Full-flavoured root vegetables

Root vegetables, such as carrots and parsnips, are an important part of the meal, amongst all the stodge and carbs.

Jeff says: “There are a number of ways you can put together your root vegetables, but I like poaching with a butter emulsion scented with anise. Once the vegetables are just tender, remove from the liquid and boil this to a syrup.

Add the vegetables back to the syrup then simply give the pan a gentle shake until they turn a golden caramel. Then, season with sea salt and black pepper. The sweet and salty flavours will work wonders!”

Festive sprouts

Love them or hate them, you might be cooking them wrong, with Jeff advising: “Though many people like to keep it simple and sprinkle their sprouts with just some salt, I like to add some additional flavours. For me, sprouts work exceptionally well with a nut crumb and some fresh, juicy pomegranate seeds.

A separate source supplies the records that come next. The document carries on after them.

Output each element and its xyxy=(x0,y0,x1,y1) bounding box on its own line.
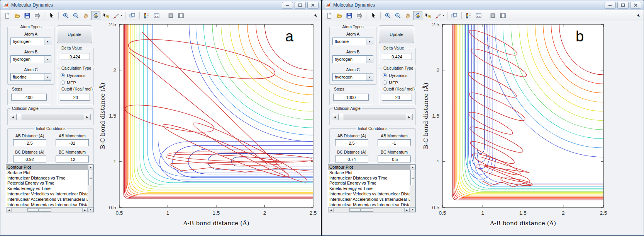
cutoff-field[interactable]: -20 xyxy=(60,94,90,101)
bc-momentum-field[interactable]: -0.5 xyxy=(378,156,411,162)
minimize-button[interactable] xyxy=(282,2,293,9)
maximize-button[interactable] xyxy=(295,2,306,9)
mep-radio[interactable]: MEP xyxy=(61,80,85,86)
list-item[interactable]: Internuclear Momenta vs Internuclear Dis… xyxy=(6,202,88,207)
save-icon[interactable] xyxy=(344,11,354,20)
data-cursor-icon[interactable] xyxy=(423,11,432,20)
open-file-icon[interactable] xyxy=(334,11,344,20)
mep-radio[interactable]: MEP xyxy=(383,80,407,86)
vertical-scrollbar-thumb[interactable] xyxy=(410,170,415,185)
hide-plot-tools-icon[interactable] xyxy=(488,11,498,20)
slider-thumb[interactable] xyxy=(338,114,344,120)
ab-momentum-field[interactable]: -02 xyxy=(56,139,89,146)
scroll-left-icon[interactable]: ◀ xyxy=(328,208,334,212)
steps-field[interactable]: 400 xyxy=(11,94,47,101)
delta-value-field[interactable]: 0.424 xyxy=(60,53,90,60)
dynamics-radio[interactable]: Dynamics xyxy=(61,72,85,78)
collision-angle-slider[interactable]: ◀ ▶ xyxy=(332,114,413,120)
horizontal-scrollbar-thumb[interactable] xyxy=(27,208,51,212)
minimize-button[interactable] xyxy=(605,2,616,9)
plot-type-listbox[interactable]: Contour PlotSurface PlotInternuclear Dis… xyxy=(328,164,416,212)
list-item[interactable]: Surface Plot xyxy=(328,170,410,176)
vertical-scrollbar-track[interactable] xyxy=(88,186,93,207)
contour-plot[interactable]: 0.511.522.50.511.522.5A-B bond distance … xyxy=(97,21,321,236)
scroll-left-icon[interactable]: ◀ xyxy=(6,208,12,212)
scroll-down-icon[interactable]: ▼ xyxy=(410,207,415,212)
update-button[interactable]: Update xyxy=(57,26,92,43)
pan-icon[interactable] xyxy=(403,11,412,20)
chevron-down-icon[interactable]: ▼ xyxy=(366,38,373,45)
list-item[interactable]: Internuclear Distances vs Time xyxy=(328,176,410,181)
scroll-right-icon[interactable]: ▶ xyxy=(82,208,88,212)
link-plots-icon[interactable] xyxy=(128,11,137,20)
horizontal-scrollbar[interactable]: ◀ ▶ xyxy=(328,207,410,212)
vertical-scrollbar[interactable]: ▲ ▼ xyxy=(410,165,415,212)
show-plot-tools-icon[interactable] xyxy=(176,11,186,20)
show-plot-tools-icon[interactable] xyxy=(498,11,508,20)
open-file-icon[interactable] xyxy=(12,11,22,20)
list-item[interactable]: Internuclear Momenta vs Internuclear Dis… xyxy=(328,202,410,207)
close-button[interactable] xyxy=(630,2,641,9)
list-item[interactable]: Surface Plot xyxy=(6,170,88,176)
list-item[interactable]: Internuclear Velocities vs Internuclear … xyxy=(328,192,410,197)
scroll-right-icon[interactable]: ▶ xyxy=(404,208,410,212)
hide-plot-tools-icon[interactable] xyxy=(166,11,176,20)
list-item[interactable]: Contour Plot xyxy=(328,165,410,170)
list-item[interactable]: Kinetic Energy vs Time xyxy=(6,186,88,192)
slider-left-arrow-icon[interactable]: ◀ xyxy=(332,114,339,120)
vertical-scrollbar-thumb[interactable] xyxy=(88,170,93,185)
list-item[interactable]: Internuclear Accelerations vs Internucle… xyxy=(328,197,410,202)
vertical-scrollbar-track[interactable] xyxy=(410,186,415,207)
slider-track[interactable] xyxy=(344,114,406,120)
insert-legend-icon[interactable] xyxy=(474,11,483,20)
dynamics-radio[interactable]: Dynamics xyxy=(383,72,407,78)
ab-distance-field[interactable]: 2.5 xyxy=(13,139,46,146)
bc-momentum-field[interactable]: -12 xyxy=(56,156,89,162)
new-file-icon[interactable] xyxy=(324,11,334,20)
rotate-3d-icon[interactable] xyxy=(413,11,422,20)
list-item[interactable]: Potential Energy vs Time xyxy=(6,181,88,186)
zoom-in-icon[interactable] xyxy=(383,11,392,20)
pointer-icon[interactable] xyxy=(369,11,378,20)
cutoff-field[interactable]: -20 xyxy=(382,94,412,101)
update-button[interactable]: Update xyxy=(379,26,414,43)
titlebar[interactable]: Molecular Dynamics xyxy=(0,0,321,10)
collision-angle-slider[interactable]: ◀ ▶ xyxy=(10,114,91,120)
pointer-icon[interactable] xyxy=(47,11,56,20)
slider-track[interactable] xyxy=(22,114,84,120)
rotate-3d-icon[interactable] xyxy=(91,11,100,20)
bc-distance-field[interactable]: 0.74 xyxy=(335,156,368,162)
scroll-down-icon[interactable]: ▼ xyxy=(88,207,93,212)
horizontal-scrollbar-track[interactable] xyxy=(12,208,27,212)
scroll-up-icon[interactable]: ▲ xyxy=(410,165,415,169)
plot-area[interactable]: 0.511.522.50.511.522.5A-B bond distance … xyxy=(419,21,644,235)
bc-distance-field[interactable]: 0.92 xyxy=(13,156,46,162)
print-icon[interactable] xyxy=(354,11,364,20)
steps-field[interactable]: 1000 xyxy=(333,94,369,101)
new-file-icon[interactable] xyxy=(2,11,12,20)
atom-b-dropdown[interactable]: hydrogen ▼ xyxy=(10,55,51,63)
zoom-in-icon[interactable] xyxy=(61,11,70,20)
atom-c-dropdown[interactable]: fluorine ▼ xyxy=(10,73,51,81)
slider-left-arrow-icon[interactable]: ◀ xyxy=(10,114,17,120)
chevron-down-icon[interactable]: ▼ xyxy=(44,56,51,63)
chevron-down-icon[interactable]: ▼ xyxy=(366,56,373,63)
chevron-down-icon[interactable]: ▼ xyxy=(44,74,51,80)
insert-colorbar-icon[interactable] xyxy=(464,11,473,20)
list-item[interactable]: Internuclear Velocities vs Internuclear … xyxy=(6,192,88,197)
horizontal-scrollbar-track[interactable] xyxy=(334,208,349,212)
save-icon[interactable] xyxy=(22,11,32,20)
insert-colorbar-icon[interactable] xyxy=(142,11,151,20)
horizontal-scrollbar-track[interactable] xyxy=(52,208,82,212)
horizontal-scrollbar[interactable]: ◀ ▶ xyxy=(6,207,88,212)
atom-a-dropdown[interactable]: hydrogen ▼ xyxy=(10,38,51,45)
brush-dropdown-caret-icon[interactable]: ▼ xyxy=(120,14,123,17)
chevron-down-icon[interactable]: ▼ xyxy=(44,38,51,45)
pan-icon[interactable] xyxy=(81,11,90,20)
chevron-down-icon[interactable]: ▼ xyxy=(366,74,373,80)
slider-right-arrow-icon[interactable]: ▶ xyxy=(84,114,91,120)
brush-dropdown-caret-icon[interactable]: ▼ xyxy=(442,14,445,17)
ab-distance-field[interactable]: 2.5 xyxy=(335,139,368,146)
toolbar-overflow-arrow-icon[interactable]: ➤ xyxy=(636,12,641,19)
slider-right-arrow-icon[interactable]: ▶ xyxy=(406,114,413,120)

“Start by dropping your sprouts into salted, boiling water for 5 to 6 minutes, drain and slice them into even halves. To make the nut crumb, put breadcrumbs, lemon zest and chopped walnuts into a blender and blitz them. Then, toast them gently until golden brown.

“Once you’ve sautéed your sprouts in salted butter and spooned them into a serving dish, scatter the nut crumb over the sprouts and finish with a few fresh pomegranate seeds.”

Cranberry sauce

It may not be something many Brits opt for but a punchy cranberry sauce can really bring your whole Christmas dinner together.

Jeff recommends: “You can really elevate your cranberry sauce and give it an edge by simply adding the odd ingredient – such as a splash of rich port, a little spiced ginger, hot chilli flakes, or even some candied orange zest.

“Though you can use frozen cranberries, I’d suggest using fresh ones so as to max out on flavour – these should take around 8-10 minutes to simmer until tender.

“Cranberry sauce thickens naturally as it cools, so be sure to leave your sauce in your fridge for around a week before serving. On Christmas day, take it out in the morning to bring to room temperature before serving.”